Шараф развёл руками, раскрыв ладони, и так и сидел, как статуя горестного недоумения, не двигаясь целую минуту.
— Дочка, однако. Отец он, однако.
Козюков вёл её на дальнюю окраину города, где в путанице переулков над беспорядочным стадом неровных крыш приземистых домиков возвышалась громада старинной мечети. Над самой водой круглого пруда, на мостках, покрытых ковром, скрестив ноги сидели седобородые старики узбеки, пили чай.
Темно-загорелые кисти рук, высвобождаясь из широких рукавов узорных халатов, держали и подносили ко рту пиалы точно тем же изящным, плавным движением, как Шараф.
Они прошли под каменной аркой, свернули в переулок и попали в негустую, лениво подвигавшуюся толпу. Это был старый, маленький, уже давно полузаброшенный базар.

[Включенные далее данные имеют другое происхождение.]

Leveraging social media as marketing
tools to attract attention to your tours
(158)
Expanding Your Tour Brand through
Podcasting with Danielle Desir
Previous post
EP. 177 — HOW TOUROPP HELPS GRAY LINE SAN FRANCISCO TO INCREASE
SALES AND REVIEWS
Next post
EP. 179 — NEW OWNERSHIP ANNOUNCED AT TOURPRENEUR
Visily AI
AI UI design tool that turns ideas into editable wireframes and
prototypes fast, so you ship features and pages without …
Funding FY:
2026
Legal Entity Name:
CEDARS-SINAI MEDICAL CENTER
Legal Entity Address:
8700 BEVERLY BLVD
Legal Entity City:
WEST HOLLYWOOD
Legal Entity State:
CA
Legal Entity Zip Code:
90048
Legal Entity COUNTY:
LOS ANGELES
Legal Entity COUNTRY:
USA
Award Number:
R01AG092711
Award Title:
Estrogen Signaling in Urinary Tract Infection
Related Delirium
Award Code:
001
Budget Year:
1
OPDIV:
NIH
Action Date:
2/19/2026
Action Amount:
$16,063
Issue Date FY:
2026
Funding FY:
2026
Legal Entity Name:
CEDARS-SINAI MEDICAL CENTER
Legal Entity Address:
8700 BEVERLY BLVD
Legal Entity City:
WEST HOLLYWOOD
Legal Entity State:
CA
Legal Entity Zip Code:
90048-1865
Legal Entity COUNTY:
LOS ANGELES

Около маленьких горок фруктов, кишмиша, орехов или лука в какой-то полудрёме сидели те, кто принесли их на продажу, но, кажется, вовсе и не старались продать.

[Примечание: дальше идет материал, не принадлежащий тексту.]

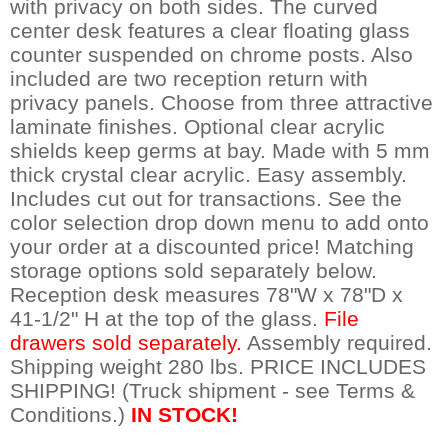
with privacy on both sides. The curved
center desk features a clear floating glass
counter suspended on chrome posts. Also
included are two reception return with
privacy panels. Choose from three attractive
laminate finishes. Optional clear acrylic
shields keep germs at bay. Made with 5 mm
thick crystal clear acrylic. Easy assembly.
Includes cut out for transactions. See the
color selection drop down menu to add onto
your order at a discounted price! Matching
storage options sold separately below.
Reception desk measures 78"W x 78"D x
41-1/2" H at the top of the glass.
 File
drawers sold separately.
 Assembly required.
Shipping weight 280 lbs. PRICE INCLUDES
SHIPPING! (Truck shipment - see Terms &
Conditions.)
IN STOCK!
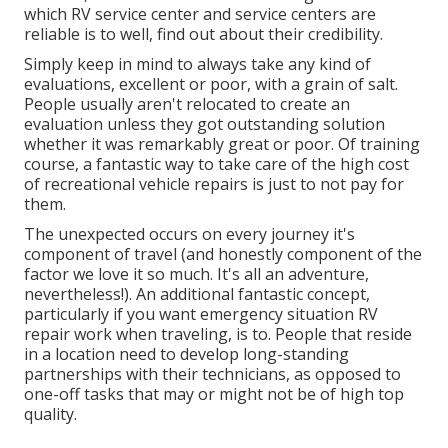
which RV service center and service centers are
reliable is to well, find out about their credibility.
Simply keep in mind to always take any kind of
evaluations, excellent or poor, with a grain of salt.
People usually aren't relocated to create an
evaluation unless they got outstanding solution
whether it was remarkably great or poor. Of training
course, a fantastic way to take care of the high cost
of recreational vehicle repairs is just to not pay for
them.
The unexpected occurs on every journey it's
component of travel (and honestly component of the
factor we love it so much. It's all an adventure,
nevertheless!). An additional fantastic concept,
particularly if you want emergency situation RV
repair work when traveling, is to. People that reside
in a location need to develop long-standing
partnerships with their technicians, as opposed to
one-off tasks that may or might not be of high top
quality.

Древний старец с полным равнодушием сидел, повесив на верёвочку свои изделия — частые, удивительно тонко сработанные гребни из одного куска дерева.
Откуда-то, вылетая из-под старой арки на другом конце базара, тянулся скрипучий, переливчатый звук гармони, наигрывавшей восточную мелодию.
Очень странный звук русской гармошки, поющей, подражая то высокому гортанному голосу, то струнному аккомпанементу.
— Нет, он не ушёл, — сказал Козюков.
Они стали пробираться через маленькую площадь базара к арке. Заунывная мелодия вдруг оборвалась, и гармонь заиграла "Синий платочек".